Stored data entries
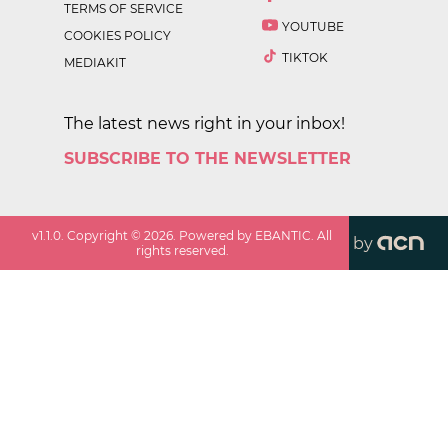
TERMS OF SERVICE
YOUTUBE
COOKIES POLICY
TIKTOK
MEDIAKIT
The latest news right in your inbox!
SUBSCRIBE TO THE NEWSLETTER
v
1.1.0
. Copyright ©
2026
. Powered by EBANTIC. All
by
rights reserved.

** What the exercise asks **
Every record, from top to bottom, gets written out exactly; no picture goes into the copy.

** Solution for this problem **
TERMS OF SERVICE
YOUTUBE
COOKIES POLICY
TIKTOK
MEDIAKIT
The latest news right in your inbox!
SUBSCRIBE TO THE NEWSLETTER
v
1.1.0
. Copyright ©
2026
. Powered by EBANTIC. All
by
rights reserved.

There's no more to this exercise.